(Dataset items)
......

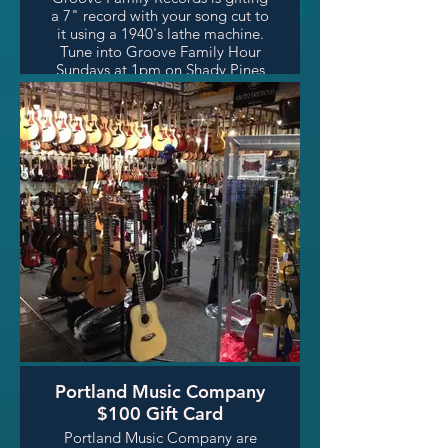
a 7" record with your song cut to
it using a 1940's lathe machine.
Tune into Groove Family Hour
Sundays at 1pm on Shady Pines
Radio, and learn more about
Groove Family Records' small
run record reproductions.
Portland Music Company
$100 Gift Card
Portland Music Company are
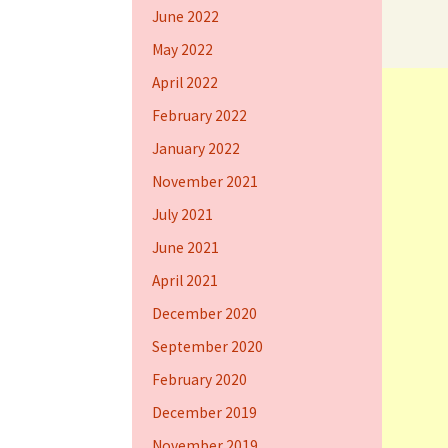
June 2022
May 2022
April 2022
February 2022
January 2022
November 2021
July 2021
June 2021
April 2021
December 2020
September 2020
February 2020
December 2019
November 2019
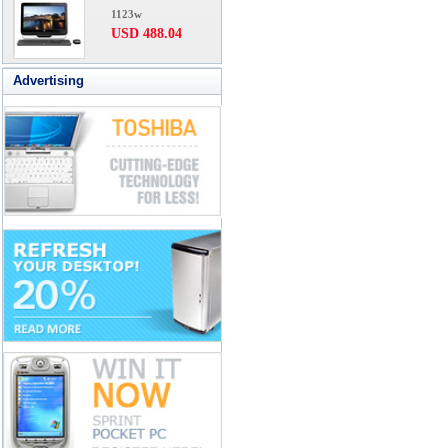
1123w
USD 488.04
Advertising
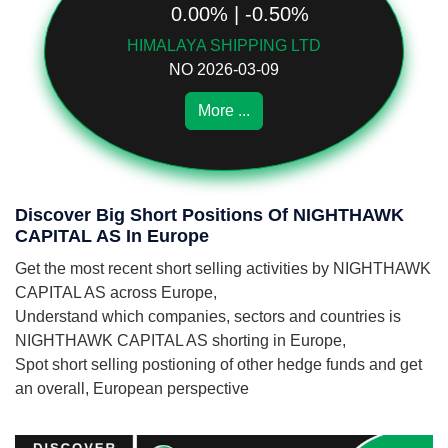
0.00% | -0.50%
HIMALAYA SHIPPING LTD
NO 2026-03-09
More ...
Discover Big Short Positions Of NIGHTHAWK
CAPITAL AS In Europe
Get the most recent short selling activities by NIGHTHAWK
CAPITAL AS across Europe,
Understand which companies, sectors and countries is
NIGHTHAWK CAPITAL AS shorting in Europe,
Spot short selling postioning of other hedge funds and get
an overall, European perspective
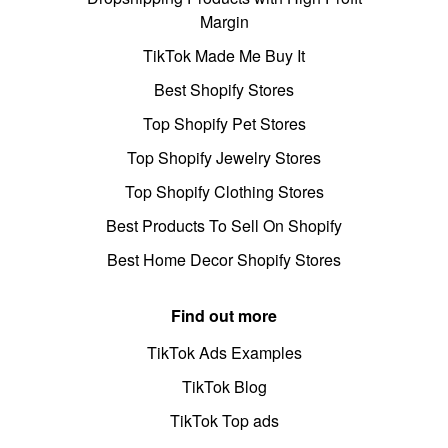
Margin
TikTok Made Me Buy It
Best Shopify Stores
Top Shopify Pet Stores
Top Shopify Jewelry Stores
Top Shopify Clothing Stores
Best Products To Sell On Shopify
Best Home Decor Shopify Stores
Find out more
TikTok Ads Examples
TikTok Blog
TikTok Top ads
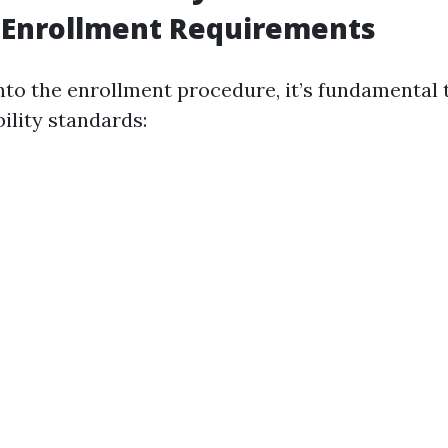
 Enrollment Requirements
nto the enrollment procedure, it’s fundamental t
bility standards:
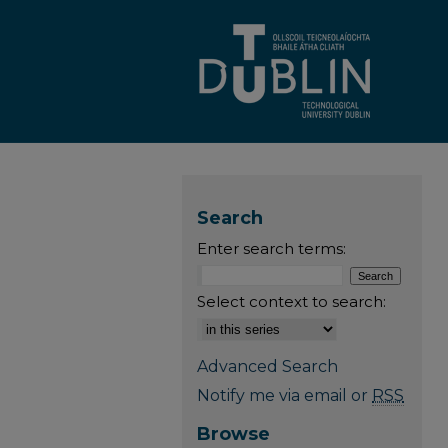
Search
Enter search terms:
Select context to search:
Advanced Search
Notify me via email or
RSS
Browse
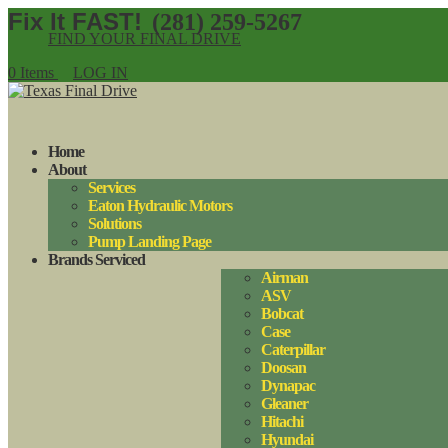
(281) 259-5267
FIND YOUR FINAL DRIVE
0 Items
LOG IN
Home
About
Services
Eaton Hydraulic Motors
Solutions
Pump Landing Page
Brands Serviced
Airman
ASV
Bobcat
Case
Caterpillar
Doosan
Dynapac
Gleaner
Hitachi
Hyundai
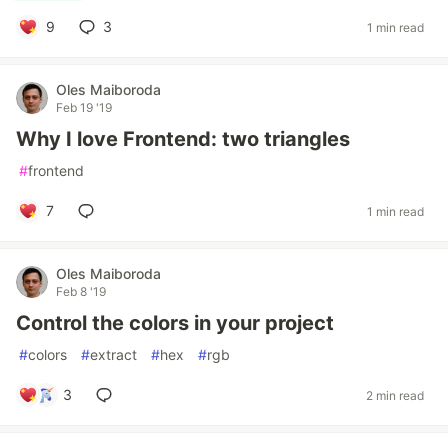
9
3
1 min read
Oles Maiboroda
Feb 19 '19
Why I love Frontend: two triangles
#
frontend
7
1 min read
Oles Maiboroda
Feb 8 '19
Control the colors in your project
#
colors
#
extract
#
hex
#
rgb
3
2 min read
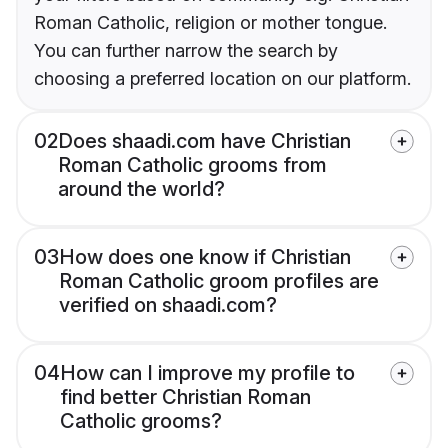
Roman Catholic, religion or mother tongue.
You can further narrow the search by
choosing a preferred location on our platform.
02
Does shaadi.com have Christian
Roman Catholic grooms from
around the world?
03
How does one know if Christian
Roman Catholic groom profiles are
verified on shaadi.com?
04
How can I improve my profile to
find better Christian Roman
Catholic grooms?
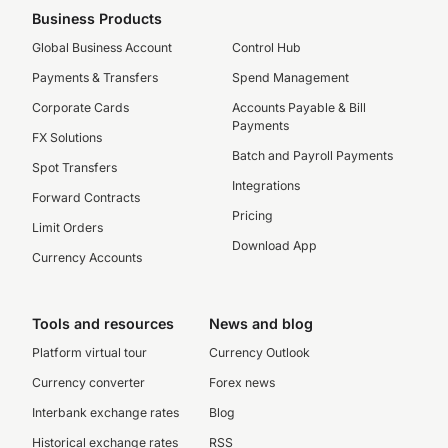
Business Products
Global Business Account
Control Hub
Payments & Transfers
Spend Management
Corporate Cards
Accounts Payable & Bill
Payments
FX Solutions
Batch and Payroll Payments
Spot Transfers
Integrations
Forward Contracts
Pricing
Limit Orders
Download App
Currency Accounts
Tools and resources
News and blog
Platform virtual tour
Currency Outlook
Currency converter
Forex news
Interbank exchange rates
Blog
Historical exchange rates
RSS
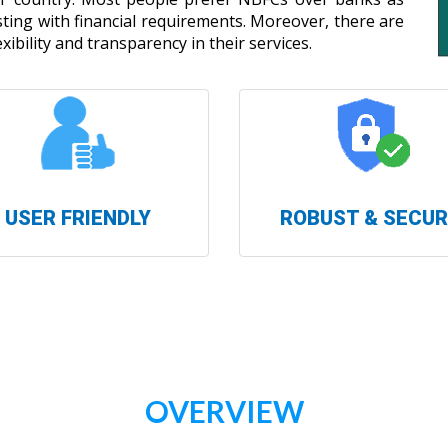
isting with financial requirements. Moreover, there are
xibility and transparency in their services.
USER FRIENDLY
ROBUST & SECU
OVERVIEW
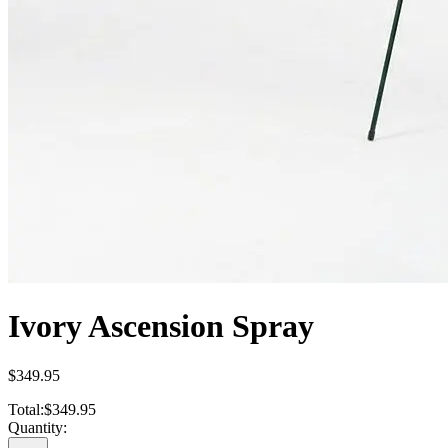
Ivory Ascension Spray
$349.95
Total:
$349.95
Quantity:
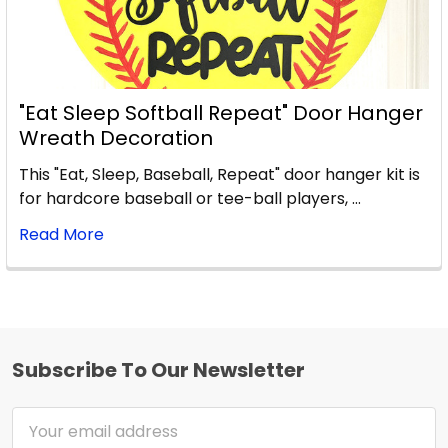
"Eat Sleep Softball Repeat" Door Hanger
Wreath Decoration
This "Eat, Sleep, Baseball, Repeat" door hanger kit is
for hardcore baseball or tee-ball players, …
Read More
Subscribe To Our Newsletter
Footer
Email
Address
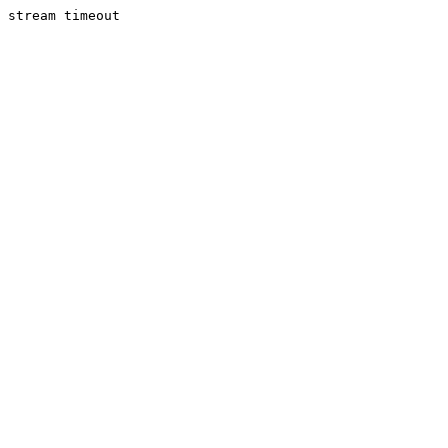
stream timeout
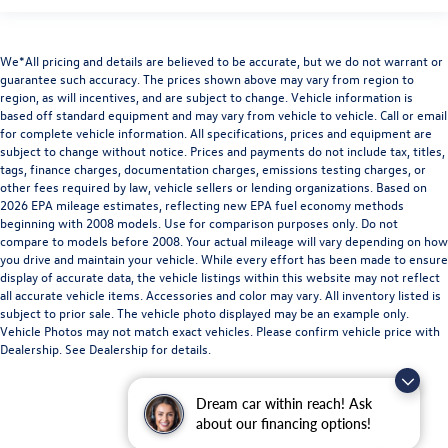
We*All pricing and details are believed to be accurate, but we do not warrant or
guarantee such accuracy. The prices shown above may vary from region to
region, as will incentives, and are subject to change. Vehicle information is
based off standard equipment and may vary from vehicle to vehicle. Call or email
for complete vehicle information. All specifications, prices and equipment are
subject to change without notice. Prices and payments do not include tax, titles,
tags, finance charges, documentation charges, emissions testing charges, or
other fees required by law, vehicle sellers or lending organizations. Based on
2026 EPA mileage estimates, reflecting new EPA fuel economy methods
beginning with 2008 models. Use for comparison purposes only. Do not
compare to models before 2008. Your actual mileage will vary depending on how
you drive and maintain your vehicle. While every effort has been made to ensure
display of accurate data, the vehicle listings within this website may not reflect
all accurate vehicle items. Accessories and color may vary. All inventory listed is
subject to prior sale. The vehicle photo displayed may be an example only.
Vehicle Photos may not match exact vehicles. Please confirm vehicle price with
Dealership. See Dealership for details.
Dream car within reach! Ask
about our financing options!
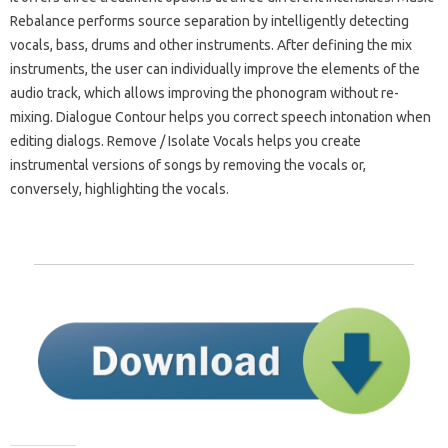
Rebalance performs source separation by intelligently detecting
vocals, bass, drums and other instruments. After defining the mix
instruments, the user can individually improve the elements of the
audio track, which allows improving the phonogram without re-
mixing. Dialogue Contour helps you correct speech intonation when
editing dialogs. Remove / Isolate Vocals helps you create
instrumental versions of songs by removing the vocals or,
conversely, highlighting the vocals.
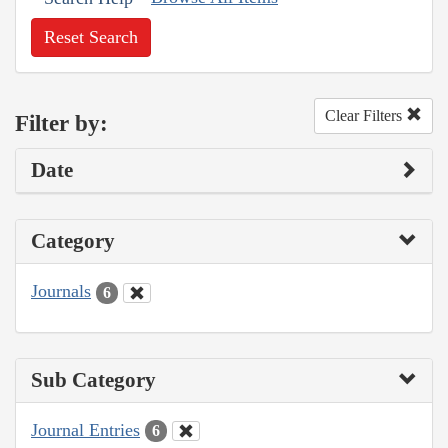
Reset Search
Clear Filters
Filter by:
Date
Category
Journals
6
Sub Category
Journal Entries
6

......

What this task involves: Find every line in the records that contains the word "Christian"; copy those lines.

Result:
Does shaadi.com have Christian
How does one know if Christian
find better Christian Roman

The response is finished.